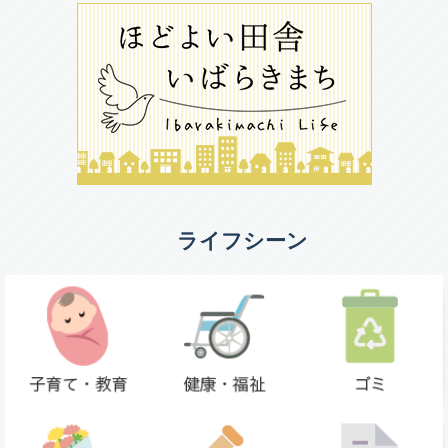
ライフシーン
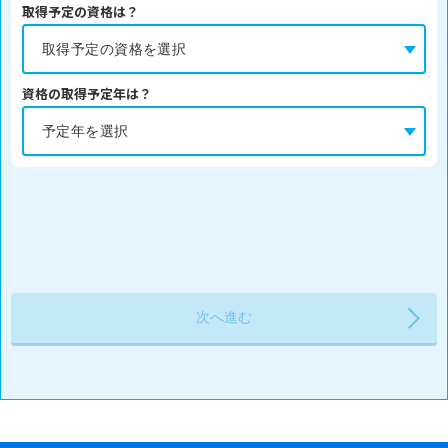
取得予定の資格は？
資格の取得予定年は？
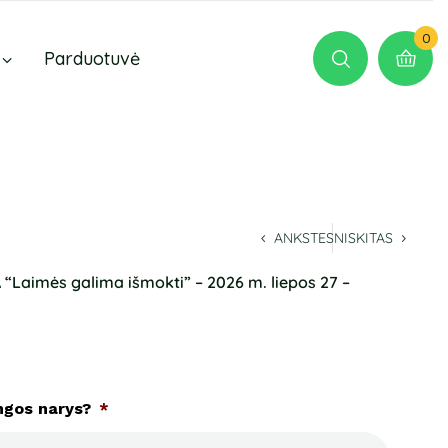
0
Parduotuvė
ANKSTESNIS
KITAS
aimės galima išmokti” – 2026 m. liepos 27 –
ngos narys?
*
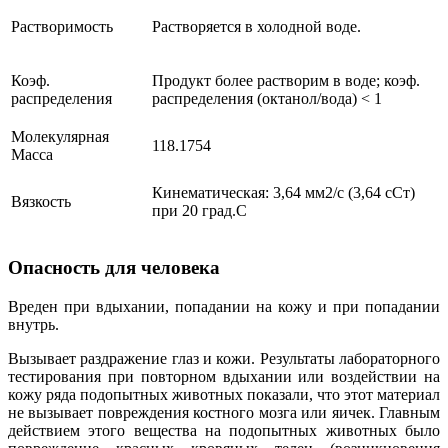
Растворимость
Растворяется в холодной воде.
Коэф.
Продукт более растворим в воде; коэф.
распределения
распределения (октанол/вода) < 1
Молекулярная
118.1754
Масса
Кинематическая: 3,64 мм2/с (3,64 сСт)
Вязкость
при 20 град.С
Опасность для человека
Вреден при вдыхании, попадании на кожу и при попадании
внутрь.
Вызывает раздражение глаз и кожи. Результаты лабораторного
тестирования при повторном вдыхании или воздействии на
кожу ряда подопытных животных показали, что этот материал
не вызывает повреждения костного мозга или яичек. Главным
действием этого вещества на подопытных животных было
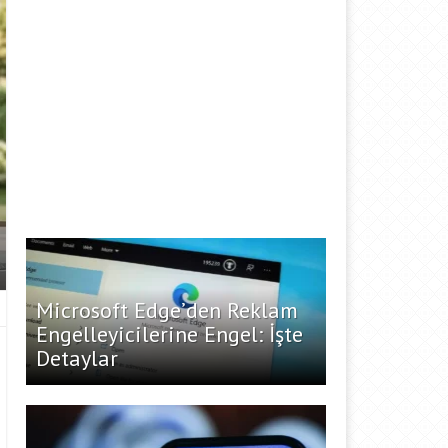
Microsoft Edge’den Reklam
Engelleyicilerine Engel: İşte
Detaylar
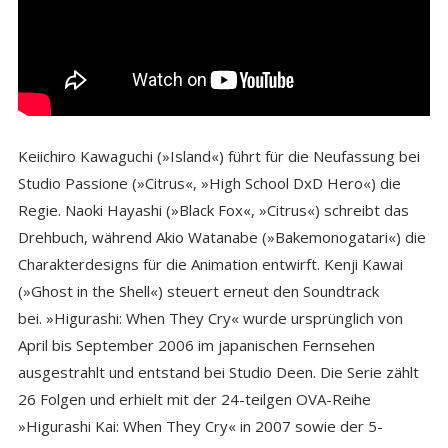
Keiichiro Kawaguchi (»Island«) führt für die Neufassung bei
Studio Passione (»Citrus«, »High School DxD Hero«) die
Regie. Naoki Hayashi (»Black Fox«, »Citrus«) schreibt das
Drehbuch, während Akio Watanabe (»Bakemonogatari«) die
Charakterdesigns für die Animation entwirft. Kenji Kawai
(»Ghost in the Shell«) steuert erneut den Soundtrack
bei. »Higurashi: When They Cry« wurde ursprünglich von
April bis September 2006 im japanischen Fernsehen
ausgestrahlt und entstand bei Studio Deen. Die Serie zählt
26 Folgen und erhielt mit der 24-teilgen OVA-Reihe
»Higurashi Kai: When They Cry« in 2007 sowie der 5-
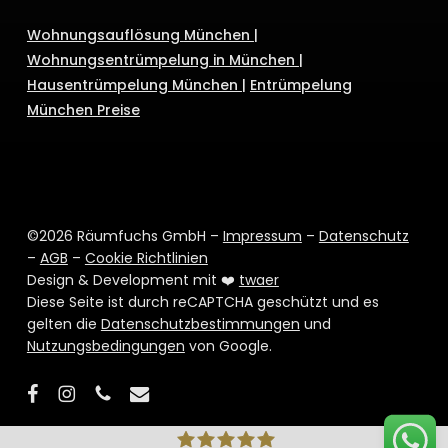
Wohnungsauflösung
München
|
Wohnungsentrümpelung in München
|
Hausentrümpelung München
|
Entrümpelung
München Preise
©2026 Räumfuchs GmbH –
Impressum
–
Datenschutz
–
AGB
–
Cookie Richtlinien
Design & Development mit ❤️
twaer
Diese Seite ist durch reCAPTCHA geschützt und es
gelten die
Datenschutzbestimmungen
und
Nutzungsbedingungen
von Google.
facebook
instagram
phone
email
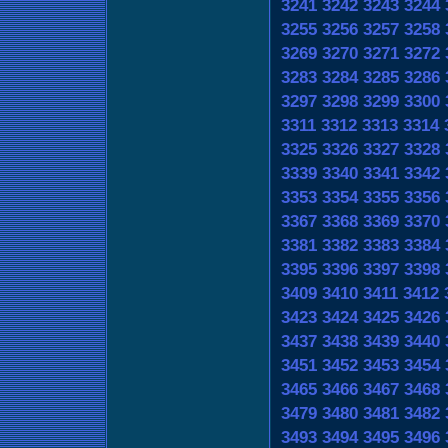
3241
3242
3243
3244
3255
3256
3257
3258
3269
3270
3271
3272
3283
3284
3285
3286
3297
3298
3299
3300
3311
3312
3313
3314
3325
3326
3327
3328
3339
3340
3341
3342
3353
3354
3355
3356
3367
3368
3369
3370
3381
3382
3383
3384
3395
3396
3397
3398
3409
3410
3411
3412
3423
3424
3425
3426
3437
3438
3439
3440
3451
3452
3453
3454
3465
3466
3467
3468
3479
3480
3481
3482
3493
3494
3495
3496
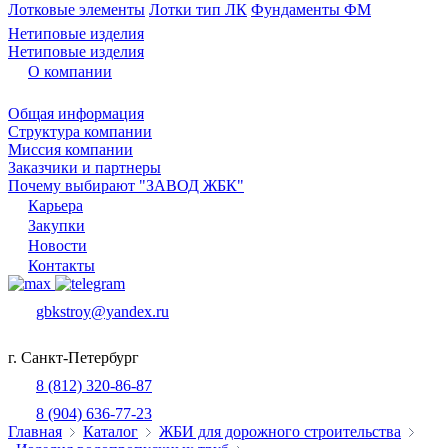
Лотковые элементы
Лотки тип ЛК
Фундаменты ФМ
Нетиповые изделия
Нетиповые изделия
О компании
Общая информация
Структура компании
Миссия компании
Заказчики и партнеры
Почему выбирают "ЗАВОД ЖБК"
Карьера
Закупки
Новости
Контакты
gbkstroy@yandex.ru
г. Санкт-Петербург
8 (812) 320-86-87
8 (904) 636-77-23
Главная
Каталог
ЖБИ для дорожного строительства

Prompt =
Return all lines from the material that contain "Higurashi".

Response to this task =
bei. »Higurashi: When They Cry« wurde ursprünglich von
»Higurashi Kai: When They Cry« in 2007 sowie der 5-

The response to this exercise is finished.